Re: [PATCH v3 1/3] btrfs: skip COW for written extent buffers allocated in current transaction

public inbox for linux-btrfs@vger.kernel.org
 help / color / mirror / Atom feed

From: Sun YangKai <sunk67188@gmail.com>
To: Leo Martins <loemra.dev@gmail.com>,
	linux-btrfs@vger.kernel.org, kernel-team@fb.com
Subject: Re: [PATCH v3 1/3] btrfs: skip COW for written extent buffers allocated in current transaction
Date: Wed, 25 Feb 2026 14:06:51 +0800	[thread overview]
Message-ID: <060df404-3e39-4637-88f4-ffd42fcddc26@gmail.com> (raw)
In-Reply-To: <4ce911a475b998ddf76951629ad203e6440ab0ca.1771884128.git.loemra.dev@gmail.com>



On 2026/2/25 03:22, Leo Martins wrote:
> When memory pressure causes writeback of a recently COW'd buffer,
> btrfs sets BTRFS_HEADER_FLAG_WRITTEN on it. Subsequent
> btrfs_search_slot() restarts then see the WRITTEN flag and re-COW
> the buffer unnecessarily, causing COW amplification that can exhaust
> block reservations and degrade throughput.
> 
> Overwriting in place is crash-safe because the committed superblock
> does not reference buffers allocated in the current (uncommitted)
> transaction, so no on-disk tree points to this block yet.
> 
> When should_cow_block() encounters a WRITTEN buffer whose generation
> matches the current transaction, instead of requesting a COW, re-dirty
> the buffer and re-register its range in the transaction's dirty_pages.
> 
> Both are necessary because btrfs tracks dirty metadata through two
> independent mechanisms. set_extent_buffer_dirty() sets the
> EXTENT_BUFFER_DIRTY flag and the buffer_tree xarray PAGECACHE_TAG_DIRTY
> mark, which is what background writeback (btree_write_cache_pages) uses
> to find and write dirty buffers. The transaction's dirty_pages io tree
> is a separate structure used by btrfs_write_and_wait_transaction() at
> commit time to ensure all buffers allocated during the transaction are
> persisted. The dirty_pages range was originally registered in
> btrfs_init_new_buffer() when the block was first allocated. Normally
> dirty_pages is only cleared at commit time by
> btrfs_write_and_wait_transaction(), but if qgroups are enabled and
> snapshots are being created, qgroup_account_snapshot() may have already
> called btrfs_write_and_wait_transaction() and released the range before
> the final commit-time call.
> 
> Keep BTRFS_HEADER_FLAG_WRITTEN set so that btrfs_free_tree_block()
> correctly pins the block if it is freed later.
> 
> Relax the lockdep assertion in btrfs_mark_buffer_dirty() from
> btrfs_assert_tree_write_locked() to lockdep_assert_held() so that it
> accepts either a read or write lock. should_cow_block() may be called
> from btrfs_search_slot() when only a read lock is held (nodes above
> write_lock_level are read-locked).

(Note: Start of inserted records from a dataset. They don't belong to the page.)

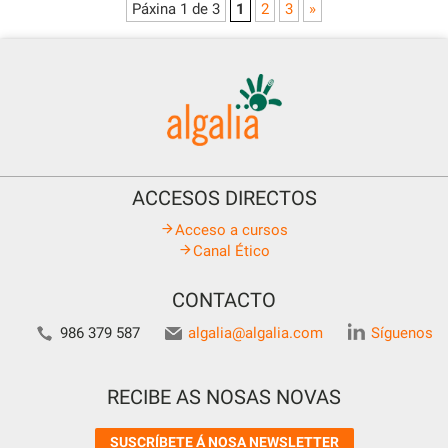
Páxina 1 de 3
1
2
3
»
ACCESOS DIRECTOS
Acceso a cursos
Canal Ético
CONTACTO
986 379 587
algalia@algalia.com
Síguenos
RECIBE AS NOSAS NOVAS
SUSCRÍBETE Á NOSA NEWSLETTER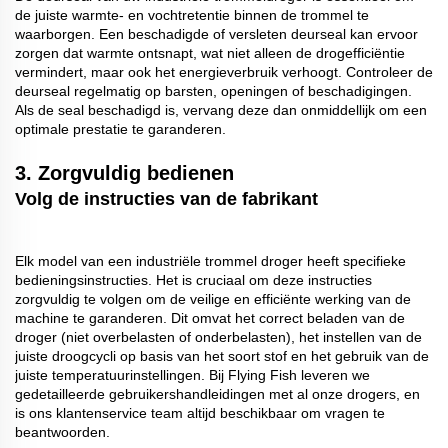
de juiste warmte- en vochtretentie binnen de trommel te
waarborgen. Een beschadigde of versleten deurseal kan ervoor
zorgen dat warmte ontsnapt, wat niet alleen de drogefficiëntie
vermindert, maar ook het energieverbruik verhoogt. Controleer de
deurseal regelmatig op barsten, openingen of beschadigingen.
Als de seal beschadigd is, vervang deze dan onmiddellijk om een
optimale prestatie te garanderen.
3.
Zorgvuldig bedienen
Volg de instructies van de fabrikant
Elk model van een industriële trommel droger heeft specifieke
bedieningsinstructies. Het is cruciaal om deze instructies
zorgvuldig te volgen om de veilige en efficiënte werking van de
machine te garanderen. Dit omvat het correct beladen van de
droger (niet overbelasten of onderbelasten), het instellen van de
juiste droogcycli op basis van het soort stof en het gebruik van de
juiste temperatuurinstellingen. Bij Flying Fish leveren we
gedetailleerde gebruikershandleidingen met al onze drogers, en
is ons klantenservice team altijd beschikbaar om vragen te
beantwoorden.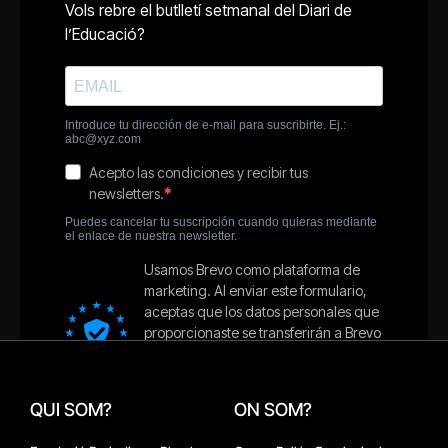
QUI SOM?
ON SOM?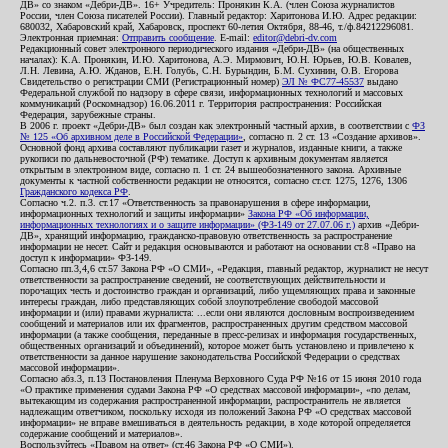
ДВ» со знаком «Дебри-ДВ». 16+ Учредитель: Пронякин К.А. (член Союза журналистов
России, член Союза писателей России). Главный редактор: Харитонова И.Ю. Адрес редакции:
680032, Хабаровский край, Хабаровск, проспект 60-летия Октября, 88-46, т./ф.84212296081.
Электронная приемная:
Отправить сообщение
. E-mail:
editor@debri-dv.com
Редакционный совет электронного периодического издания «Дебри-ДВ» (на общественных
началах): К.А. Пронякин, И.Ю. Харитонова, А.Э. Мирмович, Ю.Н. Юрьев, Ю.В. Ковалев,
Л.Н. Левина, А.Ю. Жданов, Е.Н. Голубь, С.Н. Бурындин, Б.М. Сухинин, О.В. Егорова
Свидетельство о регистрации СМИ (Регистрационный номер)
ЭЛ № ФС77-45537
выдано
Федеральной службой по надзору в сфере связи, информационных технологий и массовых
коммуникаций (Роскомнадзор) 16.06.2011 г. Территория распространения: Российская
Федерация, зарубежные страны.
В 2006 г. проект «Дебри-ДВ» был создан как электронный частный архив, в соответствии с
ФЗ
№ 125 «Об архивном деле в Российской Федерации»
, согласно п. 2 ст. 13 «Создание архивов».
Основной фонд архива составляют публикации газет и журналов, изданные книги, а также
рукописи по дальневосточной (РФ) тематике. Доступ к архивным документам является
открытым в электронном виде, согласно п. 1 ст. 24 вышеобозначенного закона. Архивные
документы к частной собственности редакции не относятся, согласно ст.ст. 1275, 1276, 1306
Гражданского кодекса РФ
.
Согласно ч.2. п.3. ст.17 «Ответственность за правонарушения в сфере информации,
информационных технологий и защиты информации»
Закона РФ «Об информации,
информационных технологиях и о защите информации» (ФЗ-149 от 27.07.06 г.)
архив «Дебри-
ДВ», хранящий информацию, гражданско-правовую ответственность за распространение
информации не несет. Сайт и редакция основываются и работают на основании ст.8 «Право на
доступ к информации» ФЗ-149.
Согласно пп.3,4,6 ст.57 Закона РФ «О СМИ», «Редакция, главный редактор, журналист не несут
ответственности за распространение сведений, не соответствующих действительности и
порочащих честь и достоинство граждан и организаций, либо ущемляющих права и законные
интересы граждан, либо представляющих собой злоупотребление свободой массовой
информации и (или) правами журналиста: ...если они являются дословным воспроизведением
сообщений и материалов или их фрагментов, распространенных другим средством массовой
информации (а также сообщения, переданные в пресс-релизах и информация государственных,
общественных организаций и объединений), которое может быть установлено и привлечено к
ответственности за данное нарушение законодательства Российской Федерации о средствах
массовой информации».
Согласно абз.3, п.13 Постановления Пленума Верховного Суда РФ №16 от 15 июня 2010 года
«О практике применения судами Закона РФ «О средствах массовой информации», «по делам,
вытекающим из содержания распространенной информации, распространитель не является
надлежащим ответчиком, поскольку исходя из положений Закона РФ «О средствах массовой
информации» не вправе вмешиваться в деятельность редакции, в ходе которой определяется
содержание сообщений и материалов».
Воспользуйтесь «Правом на ответ» (ст.46 Закона РФ «О СМИ»).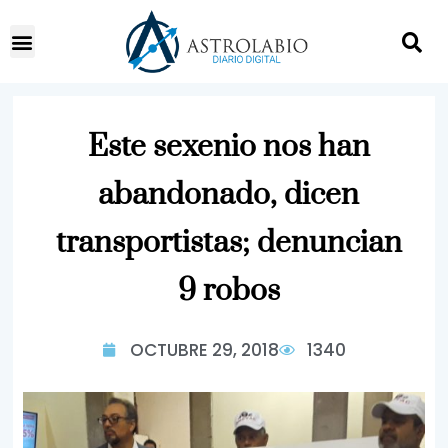
Este sexenio nos han
abandonado, dicen
transportistas; denuncian
9 robos
OCTUBRE 29, 2018
1340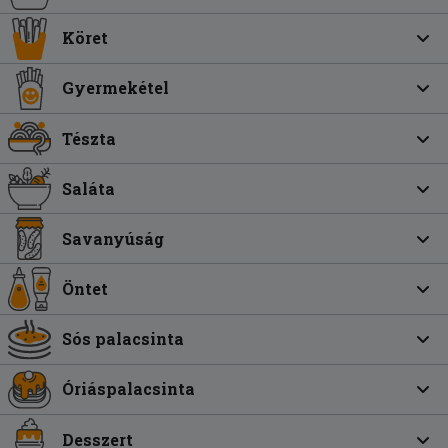
Köret
Gyermekétel
Tészta
Saláta
Savanyúság
Öntet
Sós palacsinta
Óriáspalacsinta
Desszert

The write lock assertion previously
> documented the caller convention that buffer content was being modified
> under exclusive access, but btrfs_mark_buffer_dirty() and
> set_extent_buffer_dirty() themselves only perform independently
> synchronized operations: atomic bit ops on bflags, folio_mark_dirty()
> (kernel-internal folio locking), xarray mark updates (xarray spinlock),
> and percpu counter updates. The read lock is sufficient because it
> prevents lock_extent_buffer_for_io() from acquiring the write lock and
> racing on the dirty state. Since rw_semaphore permits concurrent
> readers, multiple threads can enter btrfs_mark_buffer_dirty()
> simultaneously for the same buffer; this is safe because
> test_and_set_bit(EXTENT_BUFFER_DIRTY) ensures only one thread performs
> the full dirty state transition.
> 
> Remove the CONFIG_BTRFS_DEBUG assertion in set_extent_buffer_dirty()
> that checked folio_test_dirty() after marking the buffer dirty. This
> assertion assumed exclusive access (only one thread in
> set_extent_buffer_dirty() at a time), which held when the only caller
> was btrfs_mark_buffer_dirty() under write lock. With concurrent readers
> calling through should_cow_block(), a thread that loses the
> test_and_set_bit race sees was_dirty=true and skips the folio dirty
> marking, but the winning thread may not have called
> btrfs_meta_folio_set_dirty() yet, causing the assertion to fire. This
> is a benign race: the winning thread will complete the folio dirty
> marking, and no writeback can clear it while readers hold their locks.
> 
> Hoist the EXTENT_BUFFER_WRITEBACK, BTRFS_HEADER_FLAG_RELOC, and
> BTRFS_ROOT_FORCE_COW checks before the WRITTEN block since they apply
> regardless of whether the buffer has been written back. This
> consolidates the exclusion logic and simplifies the WRITTEN path to
> only handle log trees and zoned devices. Moving the RELOC checks
> before the smp_mb__before_atomic() barrier is safe because both
> btrfs_root_id() (immutable) and BTRFS_HEADER_FLAG_RELOC (set at COW
> time under tree lock) are stable values not subject to concurrent
> modification; the barrier is only needed for BTRFS_ROOT_FORCE_COW
> which is set concurrently by create_pending_snapshot().
> 
> Exclude cases where in-place overwrite is not safe:
>   - EXTENT_BUFFER_WRITEBACK: buffer is mid-I/O
>   - Zoned devices: require sequential writes
>   - Log trees: log blocks are immediately referenced by a committed
>     superblock via btrfs_sync_log(), so overwriting could corrupt the
>     committed log
>   - BTRFS_ROOT_FORCE_COW: snapshot in progress
>   - BTRFS_HEADER_FLAG_RELOC: block being relocated
> 
> Signed-off-by: Leo Martins <loemra.dev@gmail.com>

Thanks! Looks good now. Currently we only early return true in 
should_cow_block(), making the overall logic easier to follow.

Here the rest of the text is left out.